Bergman applauded. "America will enjoy watching you two debate that topic during your camping trip next weekend."
Caught up in goading her, he'd forgotten Bergman was listening. "No social media, Rich. Honestly, I don't even have time to do the shows."
"Bullshit. I know where you're filming, and the Adirondacks are perfect. Don't try to tell me you can't crunch your schedule, either. You own the production company. If I know you—and I do since you were in diapers, in fact—you've got extra episodes in the can for just this sort of emergency. Use them."
Russ didn't like feeling cornered, and if anybody knew that it was Bergman. "Lack of planning on your part does not constitute an emergency on mine, old man."
Bergman settled back in his chair. "How much do you need?"
"Money. How much?"
"It's not a matter of money, and you know it," Russ growled.
Bergman shook his head. "I'm not talking about your salary. You'll be working for free, although the network will pick up the cost of filming, production, and incidentals, of course." He sat back and crossed his arms. "How much do you need to endow a chair for Lance's charity?"
Russ's stomach jumped.

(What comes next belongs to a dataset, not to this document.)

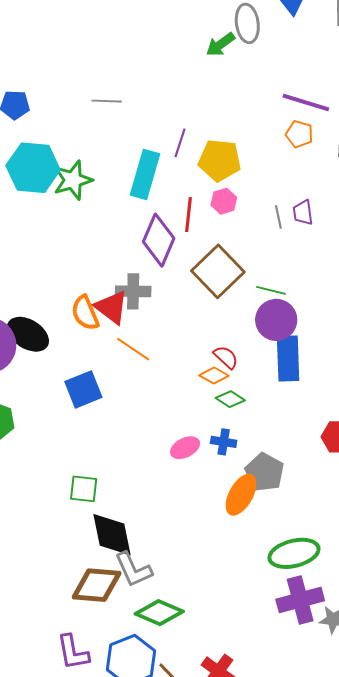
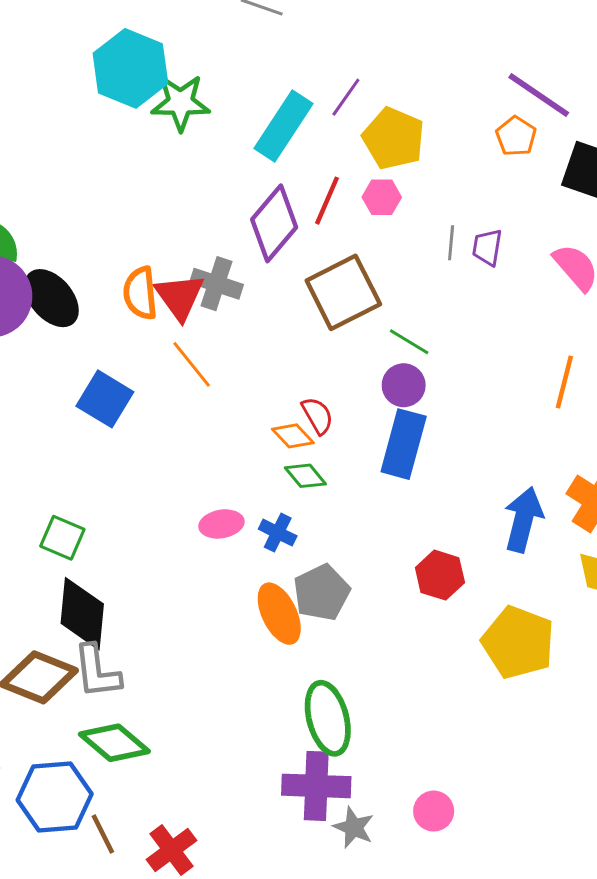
purple circle: (276, 320) -> (404, 385), size x0.7
blue square: (83, 389) -> (105, 399), turned 36
orange ellipse: (241, 495) -> (279, 614), turned -72
green ellipse: (294, 553) -> (328, 718), turned 72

Was he serious? "Five million."
"I won't give you the money, but I bet donations will pour in when viewers find out you're working for free—and why. You may have all those Emmys, but I have a huge reach. You can do a lot with Media Life Networks backing you. Say yes, and I'll put trailers on every hour and take a film crew down to Washington with me for the gala." His smile was smug. "You know I wouldn't miss it."
Currently, his parents handled fund-raising, but they wouldn't live forever. An endowed chair would guarantee Lance's legacy and maybe even find a cure for the cancer that had killed him. Russ couldn't say no. Every extra penny he made went into the endowment fund, but it was slow going when he also needed to invest in the production company so he could keep making money. "Yes."

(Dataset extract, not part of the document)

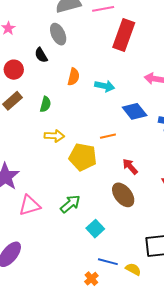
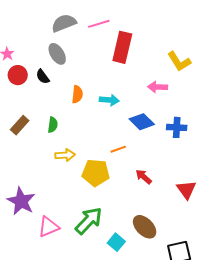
red circle: (14, 70) -> (18, 75), moved
brown ellipse: (123, 195) -> (145, 227), moved
green arrow: (70, 204) -> (89, 221), size x1.4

Susannah gasped and then lifted her chin. "Respectfully, sir, this is a catastrophe waiting to happen. I appreciate your faith in my show, but Mr. Donovan and I just met, and we haven't said a civil word to each other."
Sitting, she was just a little bit of a thing. All her height must have come from those sexy pink shoes. Did she own hiking boots? He hoped so, but he'd happily pack those pink heels into the mountains if she'd be willing to wear them in the tent at night. Adrenaline slid into his veins. He was ready to go right now.
Bergman shrugged, attention back on the tablet in front of him, and Russ felt sorry for her. She didn't seem to know she was fighting a losing battle. Bergman's mind was clearly made up, and he was very good at tightening screws. "Frankly, Susannah, the worse it goes, the better it will play on TV. Some of the most famous on-screen couples couldn't stand each other. You don't have to be friends to have great chemistry."